## TASK
What you return should be the full listing, copied exactly and stripped of its pictures.

'''

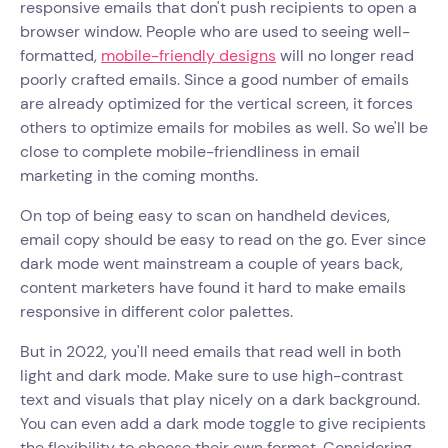
responsive emails that don't push recipients to open a
browser window. People who are used to seeing well-
formatted,
mobile-friendly designs
will no longer read
poorly crafted emails. Since a good number of emails
are already optimized for the vertical screen, it forces
others to optimize emails for mobiles as well. So we'll be
close to complete mobile-friendliness in email
marketing in the coming months.
On top of being easy to scan on handheld devices,
email copy should be easy to read on the go. Ever since
dark mode went mainstream a couple of years back,
content marketers have found it hard to make emails
responsive in different color palettes.
But in 2022, you'll need emails that read well in both
light and dark mode. Make sure to use high-contrast
text and visuals that play nicely on a dark background.
You can even add a dark mode toggle to give recipients
the flexibility to choose their own format. Considering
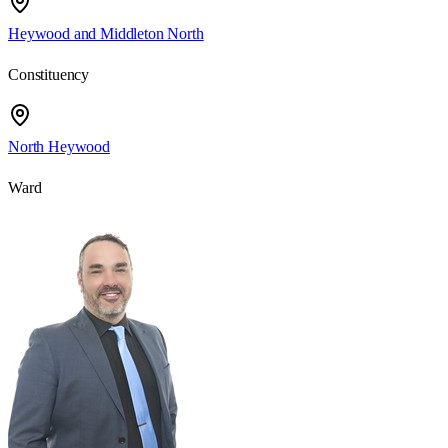
Heywood and Middleton North
Constituency
North Heywood
Ward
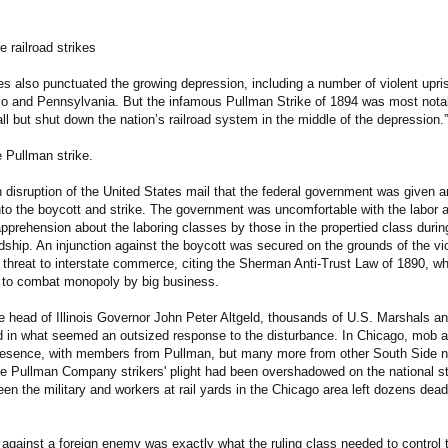
 railroad strikes
kes also punctuated the growing depression, including a number of violent upris
io and Pennsylvania. But the infamous Pullman Strike of 1894 was most notabl
all but shut down the nation’s railroad system in the middle of the depression.”
 Pullman strike.
h disruption of the United States mail that the federal government was given a
into the boycott and strike. The government was uncomfortable with the labor ac
apprehension about the laboring classes by those in the propertied class durin
ship. An injunction against the boycott was secured on the grounds of the vio
e threat to interstate commerce, citing the Sherman Anti-Trust Law of 1890, wh
 to combat monopoly by big business.
e head of Illinois Governor John Peter Altgeld, thousands of U.S. Marshals a
 in what seemed an outsized response to the disturbance. In Chicago, mob ac
presence, with members from Pullman, but many more from other South Side 
he Pullman Company strikers' plight had been overshadowed on the national s
een the military and workers at rail yards in the Chicago area left dozens de
against a foreign enemy was exactly what the ruling class needed to control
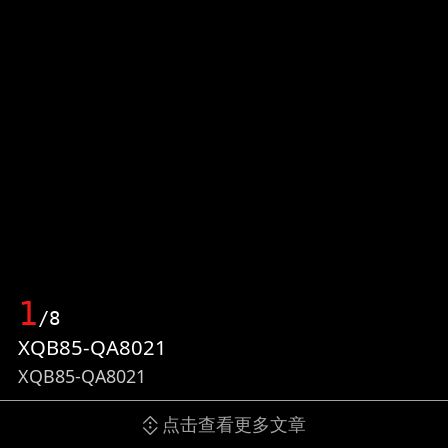
1
/8
XQB85-QA8021
XQB85-QA8021
点击查看更多文章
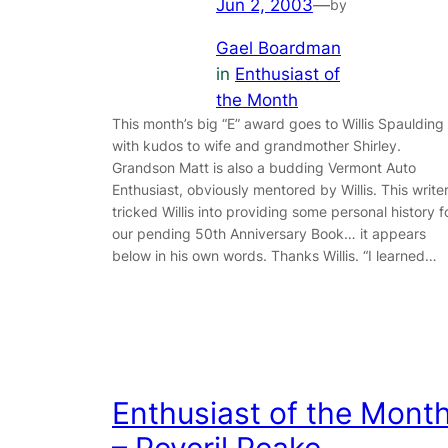
Jun 2, 2003
—
by
Gael Boardman
in
Enthusiast of
the Month
This month’s big “E” award goes to Willis Spaulding
with kudos to wife and grandmother Shirley.
Grandson Matt is also a budding Vermont Auto
Enthusiast, obviously mentored by Willis. This write
tricked Willis into providing some personal history f
our pending 50th Anniversary Book… it appears
below in his own words. Thanks Willis. “I learned…
Enthusiast of the Mont
– Peveril Peake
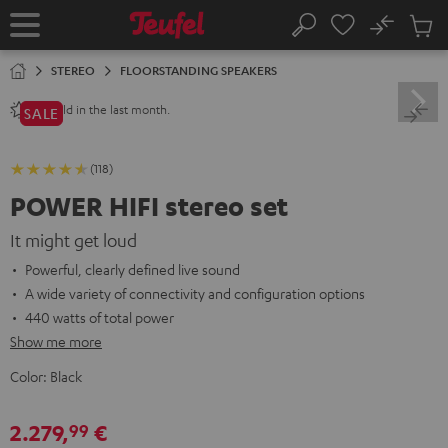
KIP TO
No
ONTENT
Sub
Home
Search
Cart
items
STEREO
FLOORSTANDING SPEAKERS
sold in the last month.
80+
SALE
(118)
POWER HIFI stereo set
It might get loud
Powerful, clearly defined live sound
A wide variety of connectivity and configuration options
440 watts of total power
Show me more
Color:
Black
2.279,
€
99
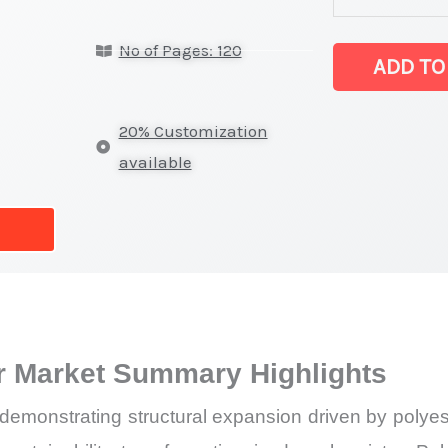
for
No of Pages: 120
polyester Mark
ADD TO
latest
Statistics
20% Customization
on
available
Market
Size,
Growth,
Production,
Sales
Volume,
er Market Summary Highlights
Sales
Price,
demonstrating structural expansion driven by polyest
Market Share 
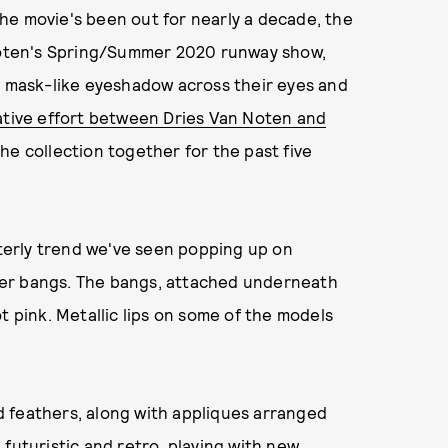
he movie's been out for nearly a decade, the
 Noten's Spring/Summer 2020 runway show,
mask-like eyeshadow across their eyes and
ative effort between Dries Van Noten and
he collection together for the past five
erly trend we've seen popping up on
her bangs. The bangs, attached underneath
t pink. Metallic lips on some of the models
 feathers, along with appliques arranged
futuristic and retro, playing with new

'''

## WRITTEN RESPONSE
responsive emails that don't push recipients to open a
browser window. People who are used to seeing well-
formatted,
mobile-friendly designs
will no longer read
poorly crafted emails. Since a good number of emails
are already optimized for the vertical screen, it forces
others to optimize emails for mobiles as well. So we'll be
close to complete mobile-friendliness in email
marketing in the coming months.
On top of being easy to scan on handheld devices,
email copy should be easy to read on the go. Ever since
dark mode went mainstream a couple of years back,
content marketers have found it hard to make emails
responsive in different color palettes.
But in 2022, you'll need emails that read well in both
light and dark mode. Make sure to use high-contrast
text and visuals that play nicely on a dark background.
You can even add a dark mode toggle to give recipients
the flexibility to choose their own format. Considering
Heywood and Middleton North
Constituency
North Heywood
Ward
 railroad strikes
kes also punctuated the growing depression, including a number of violent upris
io and Pennsylvania. But the infamous Pullman Strike of 1894 was most notabl
all but shut down the nation’s railroad system in the middle of the depression.”
 Pullman strike.
h disruption of the United States mail that the federal government was given a
into the boycott and strike. The government was uncomfortable with the labor ac
apprehension about the laboring classes by those in the propertied class durin
ship. An injunction against the boycott was secured on the grounds of the vio
e threat to interstate commerce, citing the Sherman Anti-Trust Law of 1890, wh
 to combat monopoly by big business.
e head of Illinois Governor John Peter Altgeld, thousands of U.S. Marshals a
 in what seemed an outsized response to the disturbance. In Chicago, mob ac
presence, with members from Pullman, but many more from other South Side 
he Pullman Company strikers' plight had been overshadowed on the national s
een the military and workers at rail yards in the Chicago area left dozens de
against a foreign enemy was exactly what the ruling class needed to control
1
/8
XQB85-QA8021
XQB85-QA8021
点击查看更多文章
Jun 2, 2003
—
by
Gael Boardman
in
Enthusiast of
the Month
This month’s big “E” award goes to Willis Spaulding
with kudos to wife and grandmother Shirley.
Grandson Matt is also a budding Vermont Auto
Enthusiast, obviously mentored by Willis. This write
tricked Willis into providing some personal history f
our pending 50th Anniversary Book… it appears
below in his own words. Thanks Willis. “I learned…
Enthusiast of the Mont
– Peveril Peake
KIP TO
No
ONTENT
Sub
Home
Search
Cart
items
STEREO
FLOORSTANDING SPEAKERS
sold in the last month.
80+
SALE
(118)
POWER HIFI stereo set
It might get loud
Powerful, clearly defined live sound
A wide variety of connectivity and configuration options
440 watts of total power
Show me more
Color:
Black
2.279,
€
99
for
No of Pages: 120
polyester Mark
ADD TO
latest
Statistics
20% Customization
on
available
Market
Size,
Growth,
Production,
Sales
Volume,
er Market Summary Highlights
Sales
Price,
demonstrating structural expansion driven by polyest
Market Share 
he movie's been out for nearly a decade, the
 Noten's Spring/Summer 2020 runway show,
mask-like eyeshadow across their eyes and
ative effort between Dries Van Noten and
he collection together for the past five
erly trend we've seen popping up on
her bangs. The bangs, attached underneath
t pink. Metallic lips on some of the models
 feathers, along with appliques arranged
futuristic and retro, playing with new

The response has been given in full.